Vorausgesetzt wird in der Regel ein mittlerer Bildungsabschluss oder ein Hauptschulabschluss in Verbindung mit einer mindestens zweijährigen Berufsausbildung. Darüber hinaus wird für den Zugang zur Ausbildung z.B. ein ärztliches Attest über die gesundheitliche Eignung sowie ggf. der Nachweis über einen Hepatitis-B-Impfschutz gefordert.

Auswahlverfahren: Die Berufsfachschulen wählen Bewerber/innen nach eigenen Kriterien aus. Beispielsweise wird häufig Wert auf gute Leistungen in naturwissenschaftlichen Fächern gelegt.

Wichtige Schulfächer

Vertiefte Kenntnisse in folgenden Schulfächern bilden gute Voraussetzungen für eine erfolgreiche Ausbildung:

  • Physik: Angehende Veterinärmedizinisch-technische Assistenten und Assistentinnen führen in ihrer Ausbildung Laboranalysen und -messungen durch, z.B. Elektrolytmessungen oder fotometrische Analysen. Wer Kenntnisse aus der Physik mitbringt, ist im Vorteil.
  • Chemie: Bei ihren Analysen müssen sich die zukünftigen Assistenten und Assistentinnen z.B. mit dem Aufbau von Kohlehydraten oder Proteinen auskennen. Zudem wenden sie chemische und biochemische Untersuchungsverfahren an. Kenntnisse in Chemie sind daher ein Plus.
  • Biologie: Um Tierkrankheiten verstehen zu können, muss man sich in der Ausbildung z.B. Wissen über Zellteilung oder Chromosomendefekte aneignen. Wer gute Kenntnisse in Biologie mitbringt, versteht die Zusammenhänge schneller.
  • Mathematik: Mathematik benötigen angehende Veterinärmedizinisch-technischen Assistenten und Assistentinnen, um z.B. die prozentuale Zusammensetzung chemischer Verbindungen oder des Rauminhaltes von Gasen zu berechnen.
  • Latein: Viele Begriffe in der medizinischen Fachsprache stammen aus dem Lateinischen. Kenntnisse dieser Sprache erleichtern das Lernen dieser Fachwörter.
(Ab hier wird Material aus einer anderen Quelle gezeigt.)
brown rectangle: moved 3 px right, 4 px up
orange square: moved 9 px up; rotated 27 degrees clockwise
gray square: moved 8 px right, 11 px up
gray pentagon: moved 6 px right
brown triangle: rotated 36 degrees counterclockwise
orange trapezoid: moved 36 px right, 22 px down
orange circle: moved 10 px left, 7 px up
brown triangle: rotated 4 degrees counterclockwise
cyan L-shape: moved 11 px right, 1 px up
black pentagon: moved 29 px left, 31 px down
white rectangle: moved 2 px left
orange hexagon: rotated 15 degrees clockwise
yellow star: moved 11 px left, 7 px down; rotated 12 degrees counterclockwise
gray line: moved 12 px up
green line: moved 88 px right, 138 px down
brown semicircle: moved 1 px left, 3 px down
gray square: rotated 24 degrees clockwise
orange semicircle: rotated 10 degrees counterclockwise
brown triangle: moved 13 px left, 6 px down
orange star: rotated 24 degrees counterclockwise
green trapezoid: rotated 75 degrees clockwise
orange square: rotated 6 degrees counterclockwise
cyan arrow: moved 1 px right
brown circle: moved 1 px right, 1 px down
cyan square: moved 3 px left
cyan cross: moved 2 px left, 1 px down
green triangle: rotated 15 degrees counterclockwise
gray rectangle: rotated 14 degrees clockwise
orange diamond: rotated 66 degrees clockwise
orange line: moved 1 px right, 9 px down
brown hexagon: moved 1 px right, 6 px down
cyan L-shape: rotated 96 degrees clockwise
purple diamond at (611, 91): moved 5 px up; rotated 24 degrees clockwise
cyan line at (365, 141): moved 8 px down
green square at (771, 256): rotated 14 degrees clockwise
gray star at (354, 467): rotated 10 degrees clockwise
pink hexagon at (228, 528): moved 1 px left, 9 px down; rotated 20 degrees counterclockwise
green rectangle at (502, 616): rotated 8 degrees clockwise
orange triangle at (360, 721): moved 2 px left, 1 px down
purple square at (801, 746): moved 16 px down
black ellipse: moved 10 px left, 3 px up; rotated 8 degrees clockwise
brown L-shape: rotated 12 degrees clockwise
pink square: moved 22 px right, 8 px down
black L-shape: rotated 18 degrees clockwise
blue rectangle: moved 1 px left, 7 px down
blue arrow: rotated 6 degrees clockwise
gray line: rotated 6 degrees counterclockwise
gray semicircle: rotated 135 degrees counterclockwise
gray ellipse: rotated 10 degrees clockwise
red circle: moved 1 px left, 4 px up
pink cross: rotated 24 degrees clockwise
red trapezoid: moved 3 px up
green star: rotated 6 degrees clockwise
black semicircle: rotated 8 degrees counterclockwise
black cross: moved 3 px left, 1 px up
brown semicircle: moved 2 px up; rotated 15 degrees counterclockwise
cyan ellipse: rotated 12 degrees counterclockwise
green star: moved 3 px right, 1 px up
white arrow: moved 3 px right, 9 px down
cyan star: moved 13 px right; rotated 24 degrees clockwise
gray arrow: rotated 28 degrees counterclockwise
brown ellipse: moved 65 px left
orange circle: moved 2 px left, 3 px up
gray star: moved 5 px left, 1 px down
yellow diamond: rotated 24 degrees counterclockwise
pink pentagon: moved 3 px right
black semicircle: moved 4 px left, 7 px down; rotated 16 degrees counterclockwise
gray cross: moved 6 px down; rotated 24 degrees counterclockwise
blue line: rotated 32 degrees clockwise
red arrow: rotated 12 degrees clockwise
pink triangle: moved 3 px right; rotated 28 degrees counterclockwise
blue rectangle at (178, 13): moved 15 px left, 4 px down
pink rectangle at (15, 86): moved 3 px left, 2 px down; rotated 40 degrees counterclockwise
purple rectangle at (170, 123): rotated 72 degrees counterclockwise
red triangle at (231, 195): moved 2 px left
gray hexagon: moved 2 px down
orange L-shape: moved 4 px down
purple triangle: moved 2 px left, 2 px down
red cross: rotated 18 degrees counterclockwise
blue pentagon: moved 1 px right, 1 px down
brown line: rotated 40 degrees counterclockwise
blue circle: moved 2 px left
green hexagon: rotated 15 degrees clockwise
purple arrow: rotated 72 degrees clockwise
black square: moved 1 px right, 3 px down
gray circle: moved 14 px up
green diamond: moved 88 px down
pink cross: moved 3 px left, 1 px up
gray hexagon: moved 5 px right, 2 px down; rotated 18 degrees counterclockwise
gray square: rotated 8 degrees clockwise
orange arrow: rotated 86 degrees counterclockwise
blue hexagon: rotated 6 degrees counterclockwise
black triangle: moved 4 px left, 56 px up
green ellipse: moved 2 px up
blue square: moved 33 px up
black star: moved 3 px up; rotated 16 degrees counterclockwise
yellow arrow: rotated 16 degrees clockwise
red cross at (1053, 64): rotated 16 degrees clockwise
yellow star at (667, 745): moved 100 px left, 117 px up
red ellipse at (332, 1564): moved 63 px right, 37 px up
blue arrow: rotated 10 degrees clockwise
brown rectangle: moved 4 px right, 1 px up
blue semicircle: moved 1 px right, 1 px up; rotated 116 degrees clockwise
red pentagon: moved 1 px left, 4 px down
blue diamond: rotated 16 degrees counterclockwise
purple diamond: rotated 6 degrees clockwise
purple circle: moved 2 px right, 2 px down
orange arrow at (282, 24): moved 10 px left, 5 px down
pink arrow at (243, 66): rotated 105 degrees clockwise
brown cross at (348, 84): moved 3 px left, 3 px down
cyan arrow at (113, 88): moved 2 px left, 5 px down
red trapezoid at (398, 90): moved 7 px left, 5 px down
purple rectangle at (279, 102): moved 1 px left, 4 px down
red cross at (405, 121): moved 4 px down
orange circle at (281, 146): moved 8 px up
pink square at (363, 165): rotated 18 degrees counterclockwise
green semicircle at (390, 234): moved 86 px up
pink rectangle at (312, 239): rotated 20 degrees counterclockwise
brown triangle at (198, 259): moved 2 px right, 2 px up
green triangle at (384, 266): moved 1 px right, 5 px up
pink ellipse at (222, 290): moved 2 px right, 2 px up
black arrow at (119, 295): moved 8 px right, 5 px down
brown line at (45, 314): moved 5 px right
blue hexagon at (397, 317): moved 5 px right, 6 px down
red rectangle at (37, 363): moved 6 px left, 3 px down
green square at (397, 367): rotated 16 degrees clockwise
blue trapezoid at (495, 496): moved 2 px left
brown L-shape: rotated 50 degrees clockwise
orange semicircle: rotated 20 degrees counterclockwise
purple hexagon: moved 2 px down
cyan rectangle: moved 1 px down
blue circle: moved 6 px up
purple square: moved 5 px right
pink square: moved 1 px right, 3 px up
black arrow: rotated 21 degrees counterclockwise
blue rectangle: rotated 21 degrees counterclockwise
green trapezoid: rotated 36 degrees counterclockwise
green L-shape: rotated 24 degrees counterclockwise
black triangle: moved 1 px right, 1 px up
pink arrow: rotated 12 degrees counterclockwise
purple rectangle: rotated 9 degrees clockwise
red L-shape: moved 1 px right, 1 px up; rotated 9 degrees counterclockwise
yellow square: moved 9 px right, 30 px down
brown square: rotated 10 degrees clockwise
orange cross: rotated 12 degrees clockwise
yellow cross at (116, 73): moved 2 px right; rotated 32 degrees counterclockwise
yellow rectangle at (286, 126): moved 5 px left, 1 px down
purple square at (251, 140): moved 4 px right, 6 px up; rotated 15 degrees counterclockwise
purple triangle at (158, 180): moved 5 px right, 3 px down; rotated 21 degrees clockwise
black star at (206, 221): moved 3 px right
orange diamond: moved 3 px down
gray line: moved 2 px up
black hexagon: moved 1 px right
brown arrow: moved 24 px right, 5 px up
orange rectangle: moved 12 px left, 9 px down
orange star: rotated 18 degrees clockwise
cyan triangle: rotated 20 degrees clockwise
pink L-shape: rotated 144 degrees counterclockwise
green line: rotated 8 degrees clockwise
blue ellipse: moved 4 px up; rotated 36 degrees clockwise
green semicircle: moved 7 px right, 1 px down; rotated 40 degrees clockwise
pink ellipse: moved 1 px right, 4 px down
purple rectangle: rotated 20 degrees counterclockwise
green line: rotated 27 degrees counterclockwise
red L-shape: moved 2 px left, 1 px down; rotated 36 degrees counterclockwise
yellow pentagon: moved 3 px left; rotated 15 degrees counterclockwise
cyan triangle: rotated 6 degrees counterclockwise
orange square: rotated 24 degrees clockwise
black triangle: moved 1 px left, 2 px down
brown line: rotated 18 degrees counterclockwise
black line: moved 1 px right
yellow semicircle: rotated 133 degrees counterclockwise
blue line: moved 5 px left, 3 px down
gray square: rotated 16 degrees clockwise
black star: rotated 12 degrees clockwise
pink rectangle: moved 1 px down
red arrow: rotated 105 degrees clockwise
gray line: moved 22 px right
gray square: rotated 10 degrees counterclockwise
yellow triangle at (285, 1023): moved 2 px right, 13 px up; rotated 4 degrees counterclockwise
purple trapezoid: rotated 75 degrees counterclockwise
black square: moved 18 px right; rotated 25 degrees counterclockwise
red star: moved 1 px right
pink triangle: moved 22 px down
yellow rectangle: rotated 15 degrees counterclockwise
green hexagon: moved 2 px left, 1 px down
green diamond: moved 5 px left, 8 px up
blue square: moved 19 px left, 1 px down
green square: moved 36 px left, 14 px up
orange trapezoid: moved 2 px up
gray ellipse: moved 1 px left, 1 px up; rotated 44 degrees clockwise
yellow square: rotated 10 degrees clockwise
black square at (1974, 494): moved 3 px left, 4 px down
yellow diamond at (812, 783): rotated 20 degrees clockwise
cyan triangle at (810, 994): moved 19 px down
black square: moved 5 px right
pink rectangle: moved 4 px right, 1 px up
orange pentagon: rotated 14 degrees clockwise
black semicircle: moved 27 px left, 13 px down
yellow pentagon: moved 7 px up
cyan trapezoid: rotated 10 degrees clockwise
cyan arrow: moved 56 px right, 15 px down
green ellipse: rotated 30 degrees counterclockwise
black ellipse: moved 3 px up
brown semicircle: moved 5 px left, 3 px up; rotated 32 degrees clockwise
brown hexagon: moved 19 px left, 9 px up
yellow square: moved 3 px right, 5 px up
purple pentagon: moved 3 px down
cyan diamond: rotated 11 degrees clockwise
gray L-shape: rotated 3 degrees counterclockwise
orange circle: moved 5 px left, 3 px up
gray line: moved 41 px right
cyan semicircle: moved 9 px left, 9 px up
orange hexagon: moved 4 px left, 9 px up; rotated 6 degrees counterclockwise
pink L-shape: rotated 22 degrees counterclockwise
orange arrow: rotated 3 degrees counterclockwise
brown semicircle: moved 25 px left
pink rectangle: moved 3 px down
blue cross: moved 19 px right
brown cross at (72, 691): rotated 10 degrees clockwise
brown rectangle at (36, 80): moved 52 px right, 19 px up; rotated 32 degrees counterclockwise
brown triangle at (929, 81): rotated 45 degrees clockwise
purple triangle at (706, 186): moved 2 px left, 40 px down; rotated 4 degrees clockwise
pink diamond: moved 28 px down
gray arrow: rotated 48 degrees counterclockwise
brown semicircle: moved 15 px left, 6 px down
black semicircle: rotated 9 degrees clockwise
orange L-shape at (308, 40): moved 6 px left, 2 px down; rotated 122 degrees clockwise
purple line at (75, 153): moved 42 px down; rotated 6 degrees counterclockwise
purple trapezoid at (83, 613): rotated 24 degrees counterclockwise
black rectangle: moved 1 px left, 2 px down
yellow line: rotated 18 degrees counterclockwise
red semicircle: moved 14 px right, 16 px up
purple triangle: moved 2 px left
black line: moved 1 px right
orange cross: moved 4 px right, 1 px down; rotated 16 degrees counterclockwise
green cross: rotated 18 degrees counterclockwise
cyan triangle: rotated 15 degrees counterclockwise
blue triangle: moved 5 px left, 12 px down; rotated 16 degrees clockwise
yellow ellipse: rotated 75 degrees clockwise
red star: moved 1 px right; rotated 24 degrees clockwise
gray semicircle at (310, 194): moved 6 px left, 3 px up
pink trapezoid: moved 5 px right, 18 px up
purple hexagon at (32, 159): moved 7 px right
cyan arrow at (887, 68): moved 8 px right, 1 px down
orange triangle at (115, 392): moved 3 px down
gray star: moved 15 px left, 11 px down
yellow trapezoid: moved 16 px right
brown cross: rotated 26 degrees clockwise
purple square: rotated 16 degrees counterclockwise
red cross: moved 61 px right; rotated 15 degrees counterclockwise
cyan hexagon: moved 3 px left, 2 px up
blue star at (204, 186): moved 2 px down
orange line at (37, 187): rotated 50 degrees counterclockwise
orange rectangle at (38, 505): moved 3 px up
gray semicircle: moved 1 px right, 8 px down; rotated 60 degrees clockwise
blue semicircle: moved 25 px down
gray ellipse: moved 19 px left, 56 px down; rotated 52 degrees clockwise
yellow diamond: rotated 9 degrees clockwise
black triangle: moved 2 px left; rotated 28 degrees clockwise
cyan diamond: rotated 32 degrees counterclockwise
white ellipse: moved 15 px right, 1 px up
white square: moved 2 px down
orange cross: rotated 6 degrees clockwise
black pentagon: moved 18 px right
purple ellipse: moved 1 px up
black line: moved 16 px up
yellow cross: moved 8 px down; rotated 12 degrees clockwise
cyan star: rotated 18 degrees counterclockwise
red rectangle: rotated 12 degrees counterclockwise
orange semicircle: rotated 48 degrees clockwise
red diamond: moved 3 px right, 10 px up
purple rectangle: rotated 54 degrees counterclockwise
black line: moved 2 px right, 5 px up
Kenntnisse und Fertigkeiten

    • Rechenfertigkeiten (z.B. Anwenden mathematischer Verfahren zur Durchführung histologischer oder mikrobiologischer Arbeiten; Berechnen von prozentualen Zusammensetzungen chemischer Verbindungen)
    • Verständnis für mündliche Äußerungen (z.B. in der Zusammenarbeit mit anderen Stellen und dortigen Mitarbeitern verschiedener Fachdisziplinen)
    • Mündliches Ausdrucksvermögen (z.B. Erläutern wissenschaftlicher Erkenntnisse für fachfremdes Publikum; Diskutieren über Umweltschutzthemen mit Menschen verschiedener Interessengruppen)
    • Textverständnis (z.B. Verwenden von Fachliteratur beim Auswerten von Arbeitsergebnissen)

    Ausbildungsinhalte

    Während des theoretischen und praktischen Unterrichts lernt man beispielsweise:

    • wie Tierkrankheiten entstehen, zu welchen Störungen es beim Wachstum kommen kann, welche Tierkrankheiten anzeige- und meldepflichtig sind
    • wie Bakterien, Viren und Pilze aufgebaut sind, von welchen Parasiten Tiere befallen werden können, wie man Mikroorganismen auf Nährböden züchtet, wie man Zell- und Gewebekulturen pflegt
    • wie Tiere artgerecht gehalten werden, auch unter besonderen Bedingungen (z.B. keimfreie Haltung)
    • wie z.B. das Herz-Kreislauf-, Verdauungs-, Atmungs- und Nervensystem sowie Blut, Sinnesorgane, Haut und Drüsen der Tiere aufgebaut sind und wie Atmung, Verdauung, Ausscheidung und Sinnesorgane der Tiere funktionieren
    • wie Muskel-, Nerven- und Stützgewebe sowie Organe und die Haut aufgebaut sind, woran man krankhafte Veränderungen der Gewebe erkennt (z.B. Tumore)
    • wie man die Qualität von histologischen, zytologischen und spermatologischen Präparaten beurteilt, wie man Präparate archiviert
    • wie Zellen aufgebaut sind, wie der Zellstoffwechsel abläuft, wie die Vererbung funktioniert
    • wie tierische Lebensmittel hergestellt sowie untersucht werden und ihre Qualität überwacht wird, wie man Rückstände von Arzneimitteln und Umweltgiften in Lebensmitteln analysiert
    • welche toxikologischen Substanzen in verdorbenen Lebensmitteln entstehen können und welche Infektionen diese hervorrufen können
    • welche hygienischen Maßnahmen (z.B. Sterilisation und Desinfektion ) bei der veterinärmedizinisch-technischen Arbeit zu ergreifen sind, vor allem im Umgang mit Lebensmitteln

    Während der Ausbildung werden auch allgemeinbildende Fächer wie Deutsch und Wirtschafts- und Sozialkunde unterrichtet.